What got me thinking about this musing was my sometimes-late-at-night-when-alone reminiscing about my parents. Although they may not have thought of it when alive, they gave me so much to remember about them. It is my good fortune that all of my memories are fondly and lovingly recalled. When thinking about my parents or talking to others about them, I always think about one or more things about them that remain with me to this day. Mom’s cooking, dad’s rock-solid honesty – the list could go on and on.\
The memories that my parents gave me to remember them by always bring to mind the lyrics of a very old song. It is a song that Arthur Schwartz, composer, and Howard Dietz, lyricist, created for a 1930 Broadway show, Three’s a Crowd. The song is “Something to Remember You By.” And it is the first stanza of the song that always puts me in a reflective mood. The words are:
Oh, give me something to remember you by
When you are far away from me
Just a little something, meaning love cannot die
No matter where you chance to be
I mention all this because I sometimes wonder what those who outlive me will remember about me. Perhaps it will be my cooking which is passable. Maybe it will be my quirks when it comes to shopping in our local Publix grocery store. I am a pushover for their “buy one, get one free” specials and I have a pantry and freezer to prove it. I think I’d just as soon that no one recalls my failing attempts to play golf; if they do I’m sure it will be with laughter. I suspect my wife will recall my loathing to confront issues head on and my desire to avoid an argument at nearly all costs. I also suspect there may be things people will remember about me that I never gave a second thought about.
But to come full circle, I return to the title of this musing, “How will you be remembered?” I have no idea how many people and how often they think about the conversations family and friends may have about them when they no longer are around. Will you be thought about with love and affection by those nearest to you? Will the memories of you linger long beyond the time when you no longer are around? Has your behavior been such that almost no one has a good word to say about you? Will there be great memory when their thoughts and discussions turn to you?
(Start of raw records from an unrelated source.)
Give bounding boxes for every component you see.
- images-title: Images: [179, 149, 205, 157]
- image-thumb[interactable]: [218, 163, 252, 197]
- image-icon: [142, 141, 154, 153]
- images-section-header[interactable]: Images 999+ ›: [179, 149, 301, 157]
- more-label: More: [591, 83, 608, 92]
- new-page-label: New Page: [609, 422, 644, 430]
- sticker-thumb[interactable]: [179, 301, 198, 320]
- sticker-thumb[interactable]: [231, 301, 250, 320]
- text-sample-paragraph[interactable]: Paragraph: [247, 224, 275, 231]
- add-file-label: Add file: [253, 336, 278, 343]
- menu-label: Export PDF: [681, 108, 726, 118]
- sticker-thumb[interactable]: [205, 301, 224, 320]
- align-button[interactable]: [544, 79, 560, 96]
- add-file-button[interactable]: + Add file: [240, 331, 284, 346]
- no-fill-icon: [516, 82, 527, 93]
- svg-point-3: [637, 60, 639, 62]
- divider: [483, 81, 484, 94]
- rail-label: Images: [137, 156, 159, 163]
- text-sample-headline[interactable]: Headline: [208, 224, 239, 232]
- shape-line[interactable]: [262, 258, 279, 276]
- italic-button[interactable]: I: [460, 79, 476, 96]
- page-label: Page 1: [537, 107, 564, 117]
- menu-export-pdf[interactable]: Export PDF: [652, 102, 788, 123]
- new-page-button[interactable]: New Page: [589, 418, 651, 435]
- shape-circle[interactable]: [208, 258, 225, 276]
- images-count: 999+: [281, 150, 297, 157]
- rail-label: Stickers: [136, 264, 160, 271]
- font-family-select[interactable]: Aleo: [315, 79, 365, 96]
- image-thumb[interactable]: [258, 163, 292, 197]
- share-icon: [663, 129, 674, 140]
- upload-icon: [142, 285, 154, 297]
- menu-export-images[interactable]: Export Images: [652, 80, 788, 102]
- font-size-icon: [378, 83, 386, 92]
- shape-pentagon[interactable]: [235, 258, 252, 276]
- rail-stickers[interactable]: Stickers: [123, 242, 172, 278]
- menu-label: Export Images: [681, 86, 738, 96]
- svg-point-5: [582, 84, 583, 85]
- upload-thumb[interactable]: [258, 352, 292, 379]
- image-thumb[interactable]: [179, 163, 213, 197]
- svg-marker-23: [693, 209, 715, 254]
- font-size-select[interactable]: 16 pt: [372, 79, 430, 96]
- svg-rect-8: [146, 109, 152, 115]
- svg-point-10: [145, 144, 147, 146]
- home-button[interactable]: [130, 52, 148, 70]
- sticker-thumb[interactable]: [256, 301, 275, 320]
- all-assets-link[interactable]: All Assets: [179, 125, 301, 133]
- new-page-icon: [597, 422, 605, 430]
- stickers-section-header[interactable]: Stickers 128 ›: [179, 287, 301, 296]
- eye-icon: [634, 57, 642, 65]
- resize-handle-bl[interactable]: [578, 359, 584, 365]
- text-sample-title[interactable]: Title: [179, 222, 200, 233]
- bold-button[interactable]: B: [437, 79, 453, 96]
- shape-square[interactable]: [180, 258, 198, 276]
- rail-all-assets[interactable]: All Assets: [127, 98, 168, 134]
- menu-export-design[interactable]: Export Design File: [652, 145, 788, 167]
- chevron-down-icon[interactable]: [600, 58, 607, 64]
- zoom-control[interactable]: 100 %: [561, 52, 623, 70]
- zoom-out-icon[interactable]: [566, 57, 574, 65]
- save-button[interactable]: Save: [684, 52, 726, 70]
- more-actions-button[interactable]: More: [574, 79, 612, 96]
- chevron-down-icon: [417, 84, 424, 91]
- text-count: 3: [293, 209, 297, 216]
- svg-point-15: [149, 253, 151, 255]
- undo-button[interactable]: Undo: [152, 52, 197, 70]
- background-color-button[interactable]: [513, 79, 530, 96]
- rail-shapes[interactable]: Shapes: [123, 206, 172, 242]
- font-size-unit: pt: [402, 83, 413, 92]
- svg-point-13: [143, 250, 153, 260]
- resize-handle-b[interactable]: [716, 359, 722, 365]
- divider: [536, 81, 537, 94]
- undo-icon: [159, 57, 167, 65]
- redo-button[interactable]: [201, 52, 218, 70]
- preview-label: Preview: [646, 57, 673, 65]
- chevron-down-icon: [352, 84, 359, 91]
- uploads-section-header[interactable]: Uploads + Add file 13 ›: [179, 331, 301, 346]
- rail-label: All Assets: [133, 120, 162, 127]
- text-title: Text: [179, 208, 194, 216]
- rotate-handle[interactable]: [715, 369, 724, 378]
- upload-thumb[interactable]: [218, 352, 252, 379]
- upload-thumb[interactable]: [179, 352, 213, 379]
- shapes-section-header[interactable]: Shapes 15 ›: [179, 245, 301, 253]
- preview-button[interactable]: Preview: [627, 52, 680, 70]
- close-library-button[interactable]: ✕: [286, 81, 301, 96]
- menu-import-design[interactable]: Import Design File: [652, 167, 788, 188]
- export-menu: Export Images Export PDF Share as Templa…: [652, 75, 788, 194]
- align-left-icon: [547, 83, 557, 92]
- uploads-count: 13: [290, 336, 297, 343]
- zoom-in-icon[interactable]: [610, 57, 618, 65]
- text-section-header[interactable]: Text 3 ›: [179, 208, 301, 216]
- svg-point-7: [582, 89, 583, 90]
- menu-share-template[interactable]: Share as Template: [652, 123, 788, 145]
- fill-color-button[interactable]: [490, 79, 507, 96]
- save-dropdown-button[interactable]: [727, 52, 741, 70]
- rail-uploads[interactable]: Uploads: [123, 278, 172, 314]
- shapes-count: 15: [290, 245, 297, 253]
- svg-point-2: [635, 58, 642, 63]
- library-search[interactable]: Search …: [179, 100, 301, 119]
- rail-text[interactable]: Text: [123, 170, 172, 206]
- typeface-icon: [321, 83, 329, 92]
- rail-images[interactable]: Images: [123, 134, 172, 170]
Will they lovingly laugh at some behavior or opinion of yours or will it be simply a good riddance? Which ones will actually think about you now and then as opposed to those with an out-of-sight, out-of-mind disposition?
You see, it may not be what you want them to recall but rather what they do recall that will define what impact you had on them. Sure, they can carve some germane thought on your tombstone but what they remember and whether it is for better or worse will be the final monument to your existence. Unless you truly don’t give a damn, what they remember will be your legacy – the final summation of your life.